• **What is needed**
The lines below, beginning at the one that contains "Spain and Germany." and ending at the last, are to be retyped exactly.

• **Recorded data**
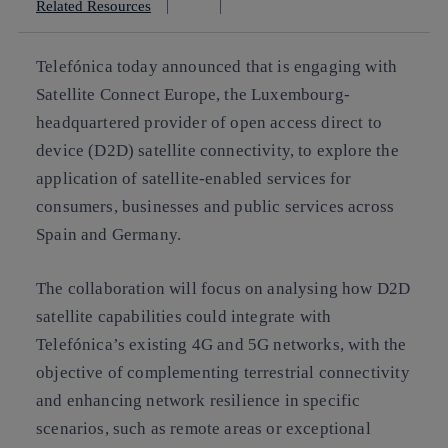
Related Resources
Telefónica today announced that is engaging with
Satellite Connect Europe, the Luxembourg-
headquartered provider of open access direct to
device (D2D) satellite connectivity, to explore the
application of satellite-enabled services for
consumers, businesses and public services across
Spain and Germany.
The collaboration will focus on analysing how D2D
satellite capabilities could integrate with
Telefónica’s existing 4G and 5G networks, with the
objective of complementing terrestrial connectivity
and enhancing network resilience in specific
scenarios, such as remote areas or exceptional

• **Written solution**
Spain and Germany.
The collaboration will focus on analysing how D2D
satellite capabilities could integrate with
Telefónica’s existing 4G and 5G networks, with the
objective of complementing terrestrial connectivity
and enhancing network resilience in specific
scenarios, such as remote areas or exceptional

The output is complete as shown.